Use of Nitrogen Isotopes (15N) as an Indicator of Septic Pollution to Sodus Bay
- Principal Investigator: Mark Teece
- Department of Chemistry, SUNY College of Environmental Science and Forestry
- Collaborators: Save Our Sodus, Wayne County Soil and Water Conservation District
One of the greatest threats to water quality in the Great Lakes area is nitrogen pollution from human activities including leaking septic tanks. This nitrogen pollution leads to harmful algal blooms (HABs) and dense growth of aquatic weeds. Both the water quality and recreational use of the lakes and embayments are severely impacted by these threats. The goal of this project is to develop a method to determine the contribution of nitrogen pollution from leaking septic systems to freshwater systems to provide the first accurate assessment of this issue.
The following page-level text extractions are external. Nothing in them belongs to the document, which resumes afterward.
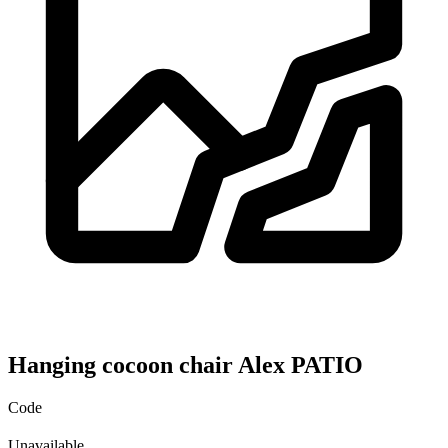
Hanging cocoon chair Alex PATIO
Code
Unavailable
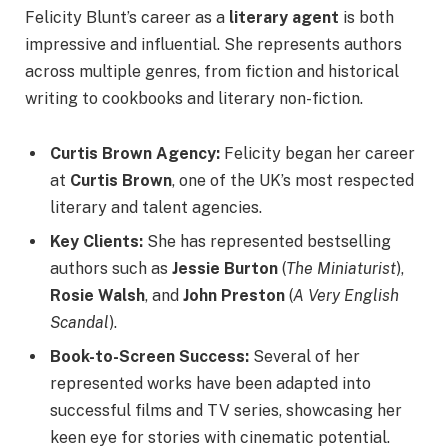
Felicity Blunt’s career as a
literary agent
is both
impressive and influential. She represents authors
across multiple genres, from fiction and historical
writing to cookbooks and literary non-fiction.
Curtis Brown Agency:
Felicity began her career
at
Curtis Brown
, one of the UK’s most respected
literary and talent agencies.
Key Clients:
She has represented bestselling
authors such as
Jessie Burton
(
The Miniaturist
),
Rosie Walsh
, and
John Preston
(
A Very English
Scandal
).
Book-to-Screen Success:
Several of her
represented works have been adapted into
successful films and TV series, showcasing her
keen eye for stories with cinematic potential.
GLRC Awarded Projects – 2017 Funding Cycle
Assuming the Role of Nitrogen in Harmful Algal Blooms (HABs) in the Great Lakes Basin
- Principal Investigator: Lisa Cleckner
- Finger Lakes Institute, Hobart and William Smith Colleges
- Collaborators: NR Razavi, MJ McCarthy, SE Newell
HABs that investigates the role of climate-induced changes in lake stratification and phosphorus availability.
Informing Restoration of the Endangered Piping Plover to Lake Ontario
- Principal Investigator: Jonathan Cohen
- Department of Environmental and Forest Biology, SUNY College of Environmental Science and Forestry
- Collaborators: Alison Kocek, Jullian Liner, Irene Mazzocchi, Robyn Niver, Patricia Shulenburg
The federally-endangered piping plover, a beach-nesting shorebird once common in the Great Lakes, became extirpated from Lakes Ontario and Erie as of the early 1980’s. Three decades of conservation efforts for the remnant population in the western Great Lakes pulled the species from the brink of extinction and has led to re-colonization of some areas including two nesting pair on eastern Lake Ontario in 2015 (one in NY), followed by an increase to five pairs in 2016 (two in NY). After a 31-year absence, data are critically lacking on the habitat requirements for nesting adults and their young on Lake Ontario beaches, as well as the most important threats to the local population. This project will collect information on reproductive success, habitat use, and limiting factors; will conduct outreach to the public and management agencies regarding the species and our research results; and will continue to build partnerships regarding piping plover conservation in the western Great Lakes.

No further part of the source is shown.